Larry Lee Hillblom, one of the founders of DHL Worldwide Express, died Sunday in a plane crash in the South Pacific.

"Today is an incredibly sad day for DHL. We have lost a visionary in the international air express industry," said Patrick Foley, chairman and chief executive of DHL Airways Inc., Redwood City, Calif., the U.S. arm of DHL.Reuters news service reported that Mr. Hillblom's body had been recovered Monday from a remote island in the Northern Marianas.

Mr.
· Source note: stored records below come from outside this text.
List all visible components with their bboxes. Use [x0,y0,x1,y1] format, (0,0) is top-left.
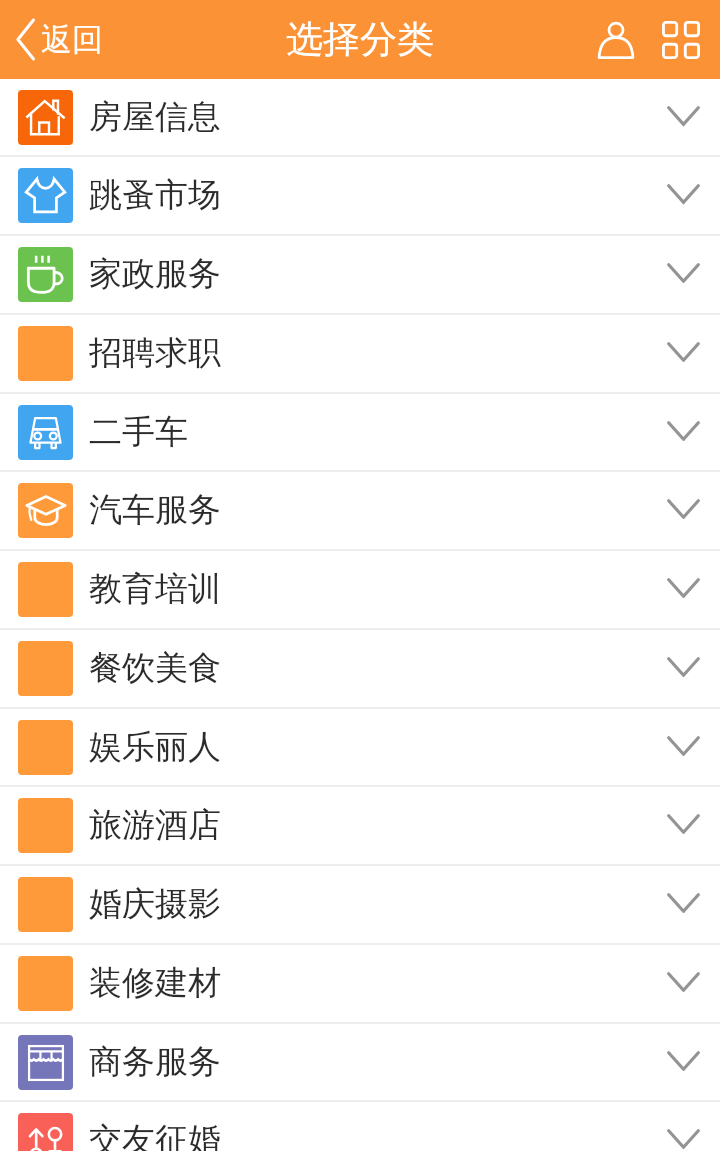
staticText: 餐饮美食 [89,647,221,689]
button[interactable]: 招聘求职 [0,315,720,391]
button[interactable]: 装修建材 [0,945,720,1021]
staticText: 旅游酒店 [89,804,221,846]
staticText: 选择分类 [286,16,434,63]
staticText: 娱乐丽人 [89,726,221,768]
button[interactable]: 二手车 [0,394,720,470]
button[interactable]: 跳蚤市场 [0,157,720,233]
staticText: 汽车服务 [89,489,221,531]
staticText: 跳蚤市场 [89,174,221,216]
staticText: 装修建材 [89,962,221,1004]
button[interactable]: 交友征婚 [0,1102,720,1151]
staticText: 婚庆摄影 [89,883,221,925]
button[interactable]: 返回 [0,8,119,71]
button[interactable]: 餐饮美食 [0,630,720,706]
staticText: 交友征婚 [89,1119,221,1151]
button[interactable]: 汽车服务 [0,472,720,548]
staticText: 房屋信息 [89,96,221,138]
button[interactable]: 商务服务 [0,1024,720,1100]
button[interactable]: 婚庆摄影 [0,866,720,942]
button[interactable]: Grid view [652,11,710,69]
staticText: 二手车 [89,411,188,453]
staticText: 教育培训 [89,568,221,610]
staticText: 招聘求职 [89,332,221,374]
button[interactable]: 家政服务 [0,236,720,312]
button[interactable]: 房屋信息 [0,79,720,155]
staticText: 商务服务 [89,1041,221,1083]
button[interactable]: 旅游酒店 [0,787,720,863]
staticText: 家政服务 [89,253,221,295]
button[interactable]: 娱乐丽人 [0,709,720,785]
staticText: 返回 [41,20,103,59]
button[interactable]: Account [587,11,645,69]
button[interactable]: 教育培训 [0,551,720,627]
Hillblom was piloting a plane carrying two other persons when it went into the ocean near the small island of Pagan, north of Guam, after encountering bad weather, said Dean Christon, a DHL spokesman.

The ship that recovered the bodies was bringing them to Saipan, the capital of the Northern Marianas.

Mr. Hillblom, the "H" in DHL, founded the company in San Francisco together with Adrian Dalsey and Robert Lynn shortly after graduating from law school at the University of California at Berkeley in 1969.

He had not been involved in the day-to-day management of the the company since moving to Saipan some 15 years ago, but played a major role in strategic planning, said Andy Ando, Japan Airlines' senior vice president and managing director for the Americas.

"He was one of my best friends," said Mr. Ando, who came to know Mr. Hillblom in 1988 when JAL was negotiating to buy a 5 percent stake in DHL. JAL and Lufthansa each increased their stake in DHL to 25 percent in June 1992.

Mr. Hillblom's death could hamper DHL's plan to set up an intra-Asia express operation based in Manila through an alliance with Continental Micronesia Airlines.

"I don't know how smoothly DHL can do it without him," Mr. Ando said Monday.

Continental Airlines owns 91 percent of Continental Micronesia, while the other 9 percent of its shares are held by United Micronesia Development Association, an investment company controlled by Mr. Hillblom.

"He was always thinking about new business for DHL," said Mr. Ando, who described Mr. Hillblom as a visionary, "full of curiosity and very intelligent."

Mr. Hillblom was also a partner in Air Partners Inc., which owns about 25 percent of Continental Airlines.

Mr. Ando said Mr. Hillblom had been very active in both the Philippines and

Vietnam, where he was involved in developing resorts. DHL officials last year had said they were also considering Vietnam as a site.

Mr. Hillblom, 52, had no family, according to Mr. Ando, who said he spoke frequently with the DHL founder. He was involved in another plane crash in August 1993.

Mr. Dalsey, another of the DHL founders, died last October. Mr. Lynn, the third founder, has not been active in the company for a long time, according to a DHL spokesman.

The company, which began 26 years ago by shuttling bills of lading between San Francisco and Hawaii, today employs some 35,000 people and handles more than 80 million shipments annually in 217 countries.